== INPUT MATERIAL ==
==============================

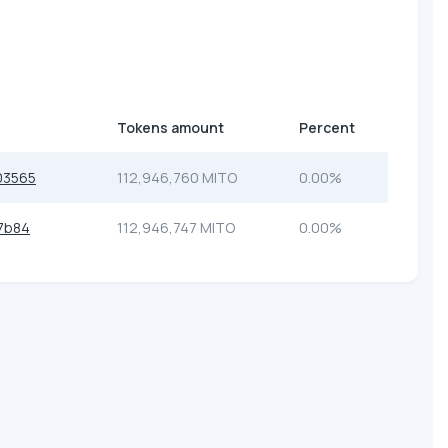
Tokens amount
Percent
03565
112,946,760 MITO
0.00%
7b84
112,946,747 MITO
0.00%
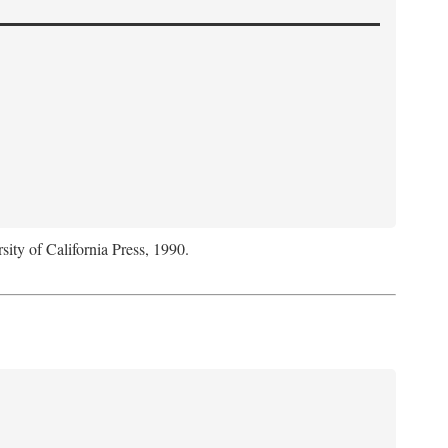
sity of California Press, 1990.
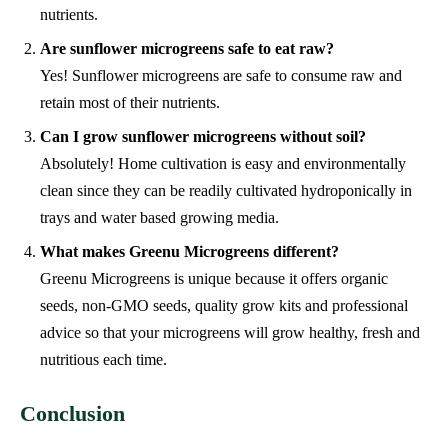
nutrients.
Are sunflower microgreens safe to eat raw?
Yes! Sunflower microgreens are safe to consume raw and
retain most of their nutrients.
Can I grow sunflower microgreens without soil?
Absolutely! Home cultivation is easy and environmentally
clean since they can be readily cultivated hydroponically in
trays and water based growing media.
What makes Greenu Microgreens different?
Greenu Microgreens is unique because it offers organic
seeds, non-GMO seeds, quality grow kits and professional
advice so that your microgreens will grow healthy, fresh and
nutritious each time.
Conclusion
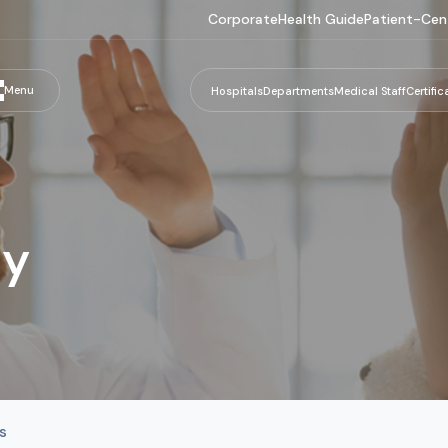
Corporate
Health Guide
Patient-Cen
Menu
Hospitals
Departments
Medical Staff
Certific
gy
s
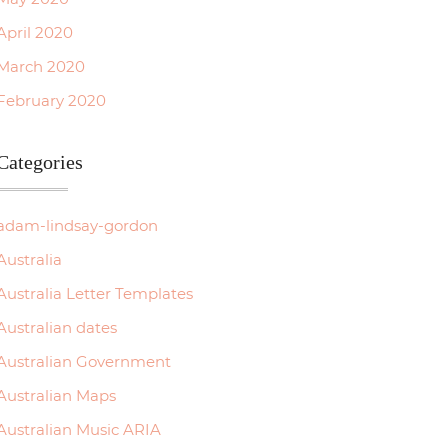
April 2020
March 2020
February 2020
Categories
adam-lindsay-gordon
Australia
Australia Letter Templates
Australian dates
Australian Government
Australian Maps
Australian Music ARIA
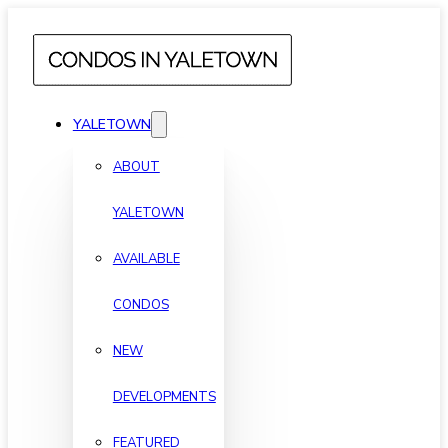
YALETOWN
ABOUT
YALETOWN
AVAILABLE
CONDOS
NEW
DEVELOPMENTS
FEATURED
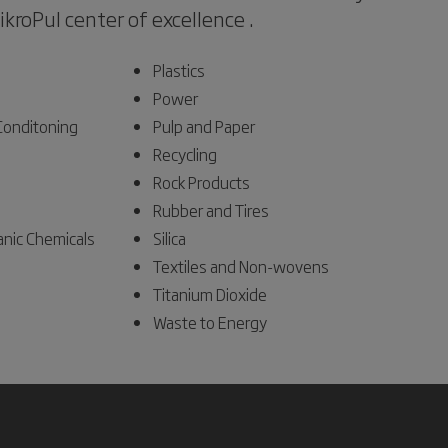
MikroPul center of excellence .
Plastics
Power
 Conditoning
Pulp and Paper
Recycling
Rock Products
Rubber and Tires
anic Chemicals
Silica
Textiles and Non-wovens
Titanium Dioxide
Waste to Energy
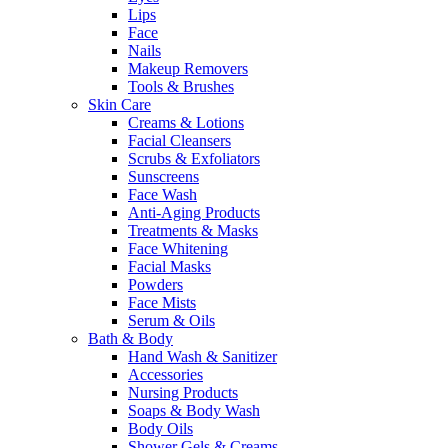
Lips
Face
Nails
Makeup Removers
Tools & Brushes
Skin Care
Creams & Lotions
Facial Cleansers
Scrubs & Exfoliators
Sunscreens
Face Wash
Anti-Aging Products
Treatments & Masks
Face Whitening
Facial Masks
Powders
Face Mists
Serum & Oils
Bath & Body
Hand Wash & Sanitizer
Accessories
Nursing Products
Soaps & Body Wash
Body Oils
Shower Gels & Creams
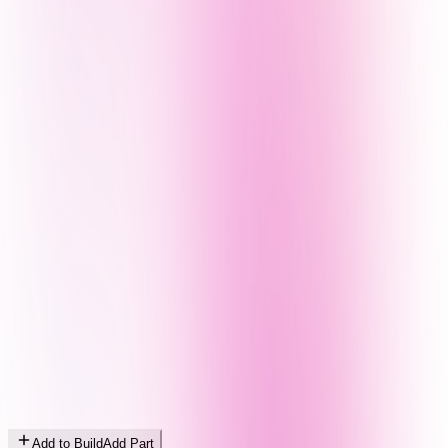
Add to Build
Add Part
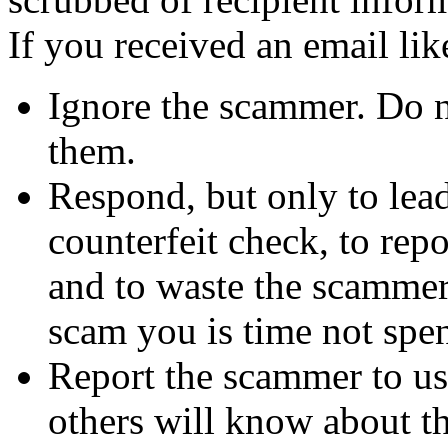
If you received an email lik
Ignore the scammer. Do no
them.
Respond, but only to lea
counterfeit check, to repo
and to waste the scammer'
scam you is time not sp
Report the scammer to us 
others will know about t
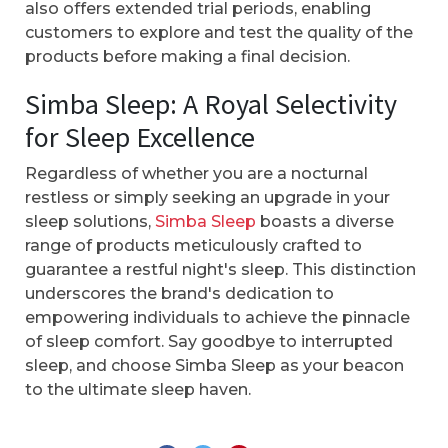
also offers extended trial periods, enabling
customers to explore and test the quality of the
products before making a final decision.
Simba Sleep: A Royal Selectivity
for Sleep Excellence
Regardless of whether you are a nocturnal
restless or simply seeking an upgrade in your
sleep solutions,
Simba Sleep
boasts a diverse
range of products meticulously crafted to
guarantee a restful night's sleep. This distinction
underscores the brand's dedication to
empowering individuals to achieve the pinnacle
of sleep comfort. Say goodbye to interrupted
sleep, and choose Simba Sleep as your beacon
to the ultimate sleep haven.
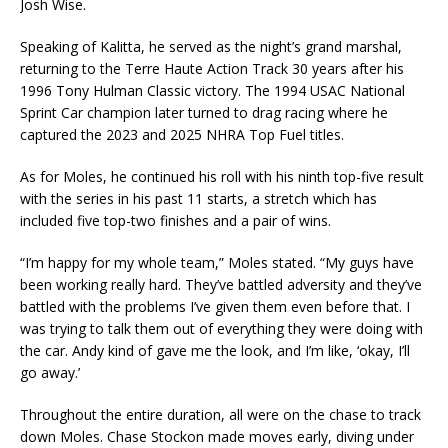
Josh Wise.
Speaking of Kalitta, he served as the night’s grand marshal,
returning to the Terre Haute Action Track 30 years after his
1996 Tony Hulman Classic victory. The 1994 USAC National
Sprint Car champion later turned to drag racing where he
captured the 2023 and 2025 NHRA Top Fuel titles.
As for Moles, he continued his roll with his ninth top-five result
with the series in his past 11 starts, a stretch which has
included five top-two finishes and a pair of wins.
“I’m happy for my whole team,” Moles stated. “My guys have
been working really hard. They’ve battled adversity and they’ve
battled with the problems I’ve given them even before that. I
was trying to talk them out of everything they were doing with
the car. Andy kind of gave me the look, and I’m like, ‘okay, I’ll
go away.’
Throughout the entire duration, all were on the chase to track
down Moles. Chase Stockon made moves early, diving under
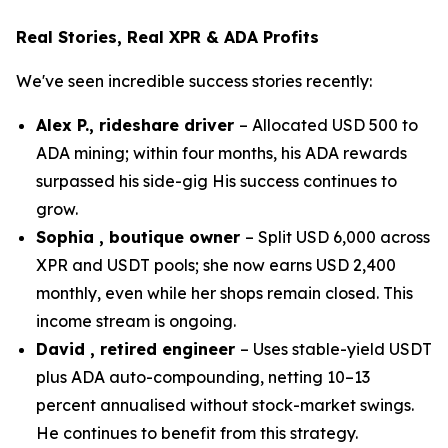
Real Stories, Real XPR & ADA Profits
We've seen incredible success stories recently:
Alex P., rideshare driver
– Allocated USD 500 to
ADA mining; within four months, his ADA rewards
surpassed his side-gig His success continues to
grow.
Sophia , boutique owner
– Split USD 6,000 across
XPR and USDT pools; she now earns USD 2,400
monthly, even while her shops remain closed. This
income stream is ongoing.
David , retired engineer
– Uses stable-yield USDT
plus ADA auto-compounding, netting 10–13
percent annualised without stock-market swings.
He continues to benefit from this strategy.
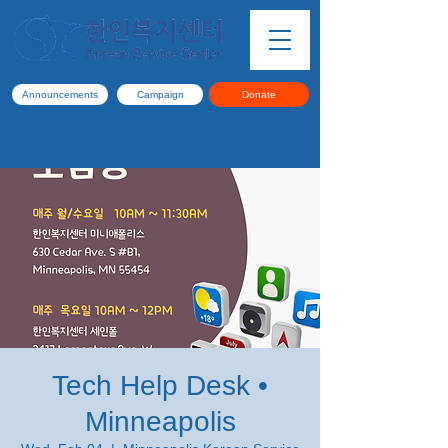
Announcements
Campaign
Donate
Tech Help Desk •
Minneapolis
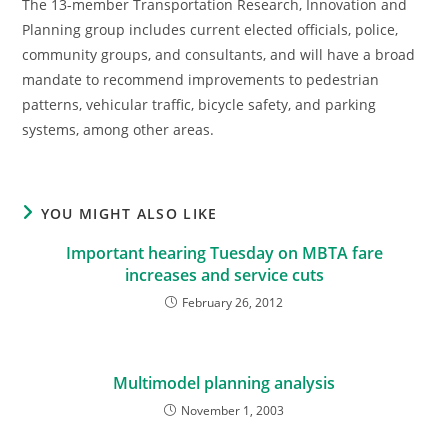
The 13-member Transportation Research, Innovation and
Planning group includes current elected officials, police,
community groups, and consultants, and will have a broad
mandate to recommend improvements to pedestrian
patterns, vehicular traffic, bicycle safety, and parking
systems, among other areas.
YOU MIGHT ALSO LIKE
Important hearing Tuesday on MBTA fare
increases and service cuts
February 26, 2012
Multimodel planning analysis
November 1, 2003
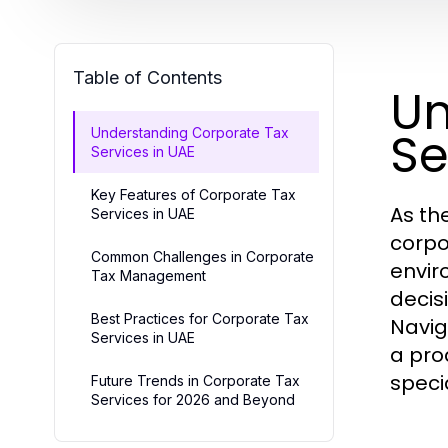
Table of Contents
Un
Se
Understanding Corporate Tax
Services in UAE
Key Features of Corporate Tax
As th
Services in UAE
corpo
Common Challenges in Corporate
envir
Tax Management
decis
Best Practices for Corporate Tax
Navig
Services in UAE
a pro
speci
Future Trends in Corporate Tax
Services for 2026 and Beyond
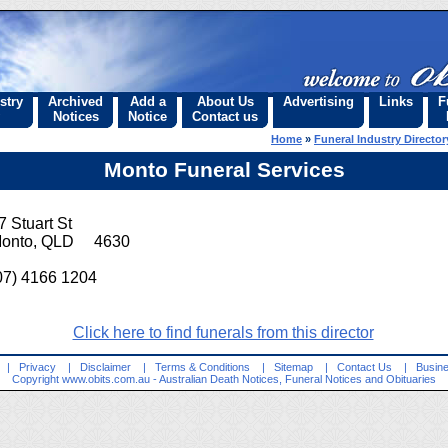
stry
Archived
Add a
About Us
Advertising
Links
F
Notices
Notice
Contact us
Home
»
Funeral Industry Director
Monto Funeral Services
7 Stuart St
onto, QLD 4630
07) 4166 1204
Click here to find funerals from this director
|
Privacy
|
Disclaimer
|
Terms & Conditions
|
Sitemap
|
Contact Us
|
Busine
Copyright
www.obits.com.au
- Australian Death Notices, Funeral Notices and Obituaries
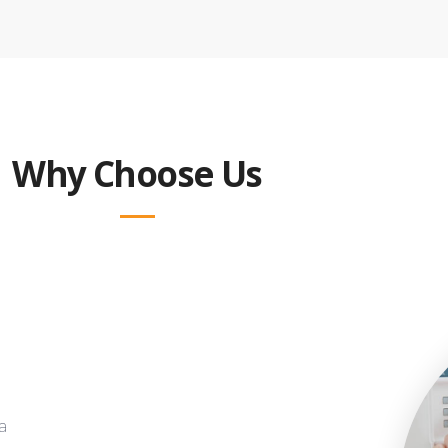
Why Choose Us
a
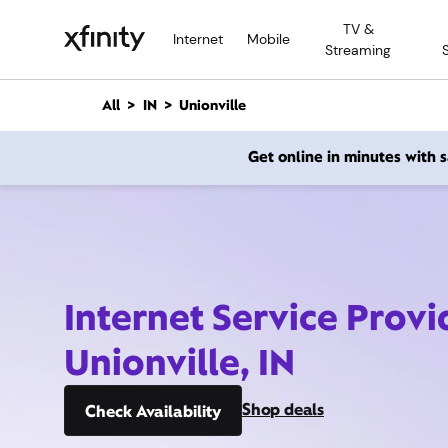
M
TV &
a
Internet
Mobile
Streaming
i
n
C
All
IN
Unionville
o
n
Get online in minutes with
t
e
n
t
Internet Service Provi
Unionville, IN
Shop deals
Check Availability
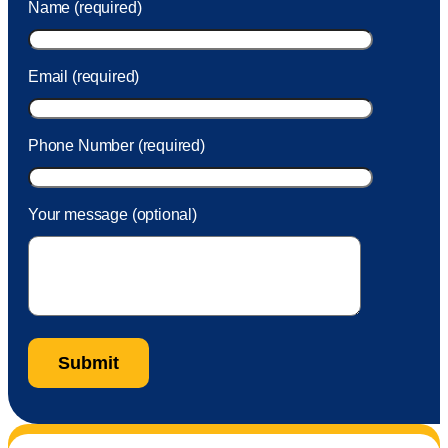
Name (required)
took care of the fee quickly.
Email (required)
Phone Number (required)
Your message (optional)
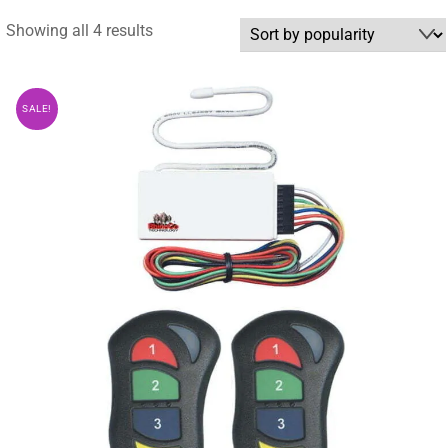
Sorted
Showing all 4 results
by
popularity
SALE!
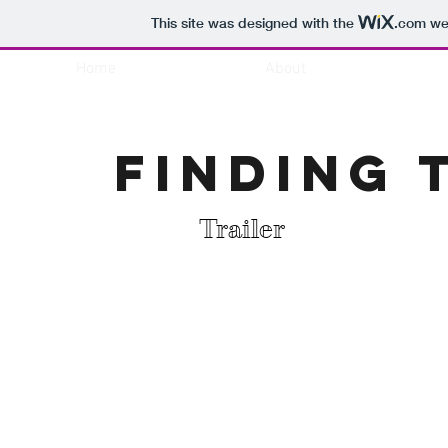
This site was designed with the
.com
web
Home
About
Finding 
Trailer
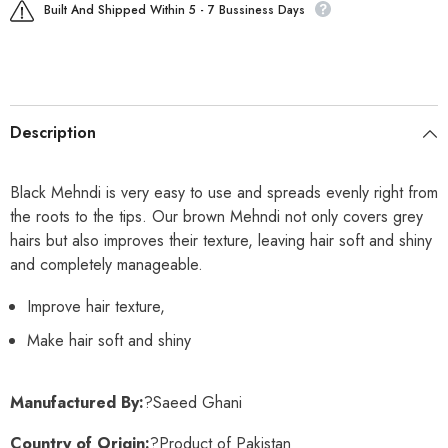
Built And Shipped Within 5 - 7 Bussiness Days
Description
Black Mehndi is very easy to use and spreads evenly right from
the roots to the tips. Our brown Mehndi not only covers grey
hairs but also improves their texture, leaving hair soft and shiny
and completely manageable.
Improve hair texture,
Make hair soft and shiny
Manufactured By:
?Saeed Ghani
Country of Origin:
?Product of Pakistan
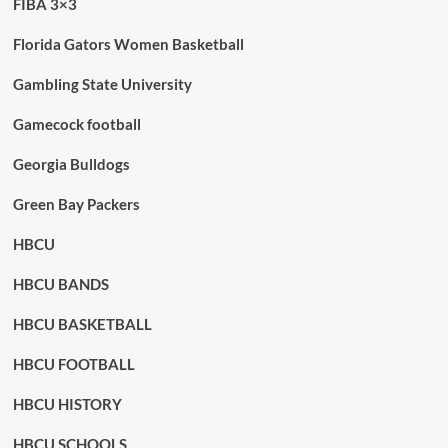
FIBA 3×3
Florida Gators Women Basketball
Gambling State University
Gamecock football
Georgia Bulldogs
Green Bay Packers
HBCU
HBCU BANDS
HBCU BASKETBALL
HBCU FOOTBALL
HBCU HISTORY
HBCU SCHOOLS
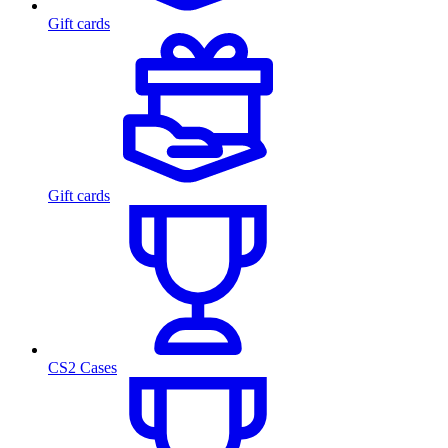
Gift cards
Gift cards
CS2 Cases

==============================

== TO DO ==
Working down the entries above, count each line in which "will" occurs, and state only the resulting number.

== COMPLETED EXERCISE ==
3